Animal studies suggest that overactivity of the hexosamine pathway, resulting in increased UDP-hexosamines [UDP-N-acetylglucosamine (UDP-GlcNAc) and UDP-N-acetylgalactosamine (UDP-GalNAc)] is an important mechanism by which hyperglycemia causes insulin resistance. This study was performed to test this hypothesis in patients with type 2 diabetes mellitus (DM). Eight obese patients with uncontrolled DM type 2 and severe insulin resistance were treated with iv insulin for 28 +/- 6 d aimed at euglycemia. Before and after iv insulin treatment, insulin sensitivity was measured using a hyperinsulinemic euglycemic clamp, and a muscle biopsy was taken for measurement of UDP-GlcNAc, UDP-GalNAc, UDP-glucose, and UDP-galactose levels.
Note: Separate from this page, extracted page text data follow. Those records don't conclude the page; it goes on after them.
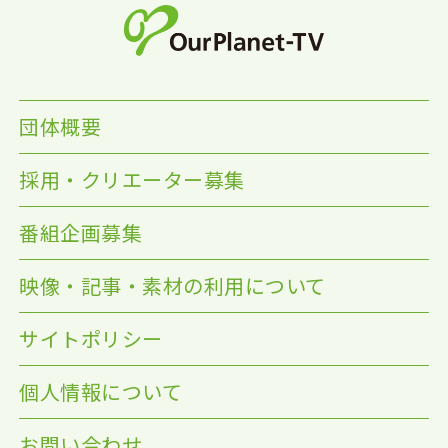
団体概要
採用・クリエーター募集
番組企画募集
映像・記事・素材の利用について
サイトポリシー
個人情報について
お問い合わせ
Also, isoelectric focusing patterns of serum transferrin and the urinary excretion of glycosaminoglycans as measures of final products of the hexosamine pathway were examined. After euglycemia, insulin resistance improved, as demonstrated by an increase in the glucose infusion rate during the clamp from 12.7 +/- 5.6 to 22.4 +/- 8.8 micro mol/kg.min (P < 0.0005) and a decrease in insulin requirement from 1.7 +/- 0.9 to 1.1 +/- 0.6 U/kg.d (P < 0.005), whereas metabolic control improved. Surprisingly, both UDP-GlcNAc, from 8.81 +/- 1.21 to 12.31 +/- 2.52 nmol/g tissue (P < 0.005), and UDP-GalNAc concentrations, from 4.49 +/- 0.85 to 5.89 +/- 1.55 nmol/g tissue (P < 0.05) increased. Isoelectric focusing patterns of serum transferrin and excretion of glycosaminoglycans were similar before and after euglycemia. In conclusion, after amelioration of hyperglycemia- induced insulin resistance, UDP-hexosamines increased in skeletal muscle of patients with type 2 DM. These results do not support the hypothesis that accumulation of products of the hexosamine pathway plays a major role in hyperglycemia-induced insulin resistance.
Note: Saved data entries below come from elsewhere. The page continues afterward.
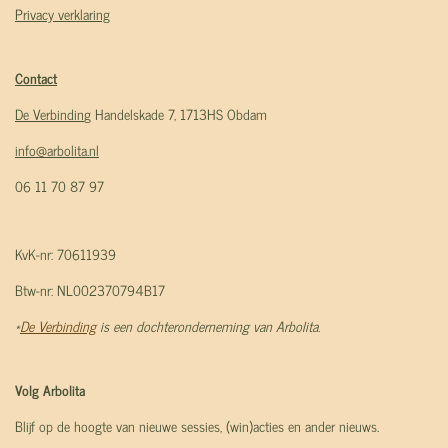
Privacy verklaring
Contact
De Verbindin
g Handelskade 7, 1713HS Obdam
info@arbolita.nl
06 11 70 87 97
KvK-nr: 70611939
Btw-nr: NL002370794B17
*
De Verbinding
is een dochteronderneming van Arbolita.
Volg Arbolita
Blijf op de hoogte van nieuwe sessies, (win)acties en ander nieuws.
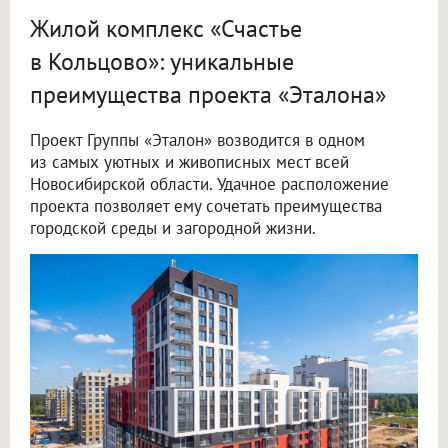
Жилой комплекс «Счастье
в Кольцово»: уникальные
преимущества проекта «Эталона»
Проект Группы «Эталон» возводится в одном
из самых уютных и живописных мест всей
Новосибирской области. Удачное расположение
проекта позволяет ему сочетать преимущества
городской среды и загородной жизни.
Defects in degradation of blood group A and B glycosphingolipids in Schindler and Fabry diseases.

Skin fibroblast cultures from patients with inherited lysosomal enzymopathies, alpha-N-acetylgalactosaminidase (alpha-NAGA) and alpha-galactosidase A deficiencies (Schindler and Fabry disease, respectively), and from normal controls were used to study in situ degradation of blood group A and B glycosphingolipids. Glycosphingolipids A-6-2 (GalNAc (alpha 1-->3)[Fuc alpha 1-->2]Gal(beta1-->4)GlcNAc(beta 1-->3)Gal(beta 1--> 4)Glc (beta 1-->1')Cer, IV(2)-alpha-fucosyl-IV(3)-alpha-N-acetylgalactosaminylneolactotetraosylceramide), B-6-2 (Gal(alpha 1-->3)[Fuc alpha 1--> 2] Gal (beta 1-->4)GlcNAc(beta 1-->3)Gal(beta 1-->4)Glc(beta 1-->1')Cer, IV(2)- alpha-fucosyl-IV(3)-alpha-galactosylneolactotetraosylceramide), and globoside (GalNAc(beta 1-->3)Gal(alpha 1-->4)Gal(beta 1-->4)Glc(beta 1-->1') Cer, globotetraosylceramide) were tritium labeled in their ceramide moiety and used as natural substrates. The degradation rate of glycolipid A-6-2 was very low in fibroblasts of all the alpha-NAGA-deficient patients (less than 7% of controls), despite very heterogeneous clinical pictures, ruling out different residual enzyme activities as an explanation for the clinical heterogeneity. Strongly elevated urinary excretion of blood group A glycolipids was detected in one patient with blood group A, secretor status (five times higher than upper limit of controls), in support of the notion that blood group A-active glycolipids may contribute as storage compounds in blood group A patients. When glycolipid B-6-2 was fed to alpha-galactosidase A-deficient cells, the degradation rate was surprisingly high (50% of controls), while that of globotriaosylceramide was reduced to less than 15% of control average, presumably reflecting differences in the lysosomal enzymology of polar glycolipids versus less-polar ones. Relatively high-degree degradation of substrates with alpha-D-Galactosyl moieties hints at a possible contribution of other enzymes.